Notebook equivalent: examples/notebooks/sourcery_pdf_workflow.ipynb

Async Usage

result = await sourcery.aextract(request)

Advanced Engine Usage

from sourcery.runtime import SourceryEngine

engine = SourceryEngine()
result = engine.extract(request)

raw_run_id = result.documents[0].extractions[0].provenance.raw_run_id
if raw_run_id:
    replay, events = engine.replay_run(request, raw_run_id)
    print(replay["status"] if replay else None, len(events))

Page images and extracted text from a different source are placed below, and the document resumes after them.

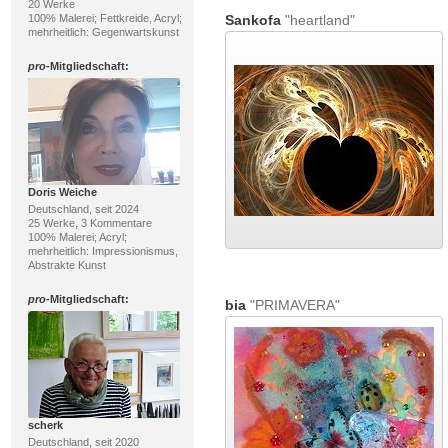
20 Werke
100% Malerei; Fettkreide, Acryl;
Sankofa
"heartland"
mehrheitlich: Gegenwartskunst
pro
-Mitgliedschaft:
Doris Weiche
Deutschland, seit 2024
25 Werke, 3 Kommentare
100% Malerei; Acryl;
mehrheitlich: Impressionismus,
Abstrakte Kunst
pro
-Mitgliedschaft:
bia
"PRIMAVERA"
scherk
Deutschland, seit 2020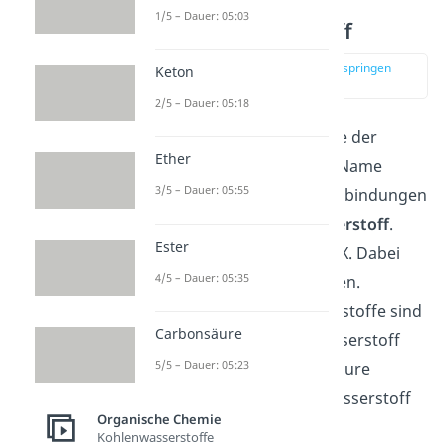
1/5 – Dauer: 05:03
Halogenwasserstoff
zur Stelle im Video springen
Keton
(01:47)
2/5 – Dauer: 05:18
Die nächste Gruppe ist die der
Ether
Halogenalkane
. Wie der Name
3/5 – Dauer: 05:55
schon sagt, sind diese Verbindungen
von
Halogenen
mit
Wasserstoff
.
Ester
Ihre Summenformel ist HX. Dabei
4/5 – Dauer: 05:35
steht das X für das Halogen.
Bekannte Halogenwasserstoffe sind
Carbonsäure
Salzsäure, auch Chlorwasserstoff
5/5 – Dauer: 05:23
HCl genannt, oder Flusssäure
beziehungsweise Fluorwasserstoff
Organische Chemie
HF.
Kohlenwasserstoffe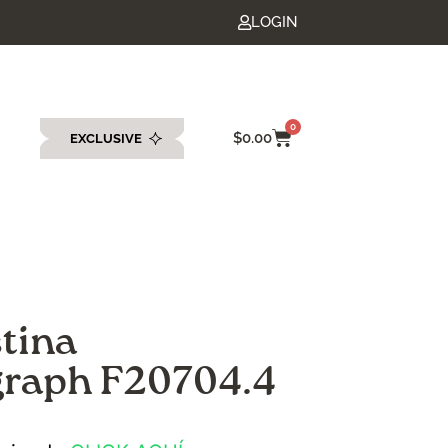
LOGIN
0
$
0.00
EXCLUSIVE
eda
stina
raph F20704.4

Enabling Reconciliation + Session Refinement

runtime = RuntimeConfig(
    model="deepseek/deepseek-chat",
    session_refinement={"enabled": True, "max_turns": 1, "context_chars": 320},
    reconciliation={"enabled": True, "use_workforce": True, "max_claims": 100},
)

What this does:

  1. Session refinement adds multi-turn continuity hints per chunk.
  2. Reconciliation runs document-level resolver workflow and returns canonical_claims.

Outputs and Review

Save JSONL

from sourcery.io import save_extract_result_jsonl
save_extract_result_jsonl(result, "output/result.jsonl")

Generate HTML viewer

from sourcery.io import write_document_html
write_document_html(result.documents[0], "output/document.viewer.html")

Generate reviewer UI

from sourcery.io import write_reviewer_html
write_reviewer_html(result.documents[0], "output/document.reviewer.html")

Reviewer supports:

  • search,
  • entity/status filters,
  • approve/reject/reset,
  • export approved JSONL/CSV.

Scripted End-to-End Runs

Benchmark comparison wrapper

uv run benchmark_compare.py --text-types english

Error Model

Important exception classes (sourcery/exceptions.py):

  • SourceryError
  • SourceryRuntimeError
  • SourceryProviderError
  • SourceryRateLimitError
  • SourceryRetryExhaustedError
  • SourceryPausedRunError
  • SourceryPipelineError
  • SourceryIngestionError
  • SourceryDependencyError

Validation Commands

uv run --extra dev pytest -q
uv run --extra dev ruff check sourcery tests
uv run --extra dev mypy sourcery

Production Notes

  1. Treat schemas as API contracts and version them.
  2. Start with strict examples and deterministic options.
  3. Enable reconciliation for long documents where alias/coreference matters.
  4. Keep reviewer approval in-the-loop for high-stakes workflows.
  5. Persist JSONL + run trace for audit and replay.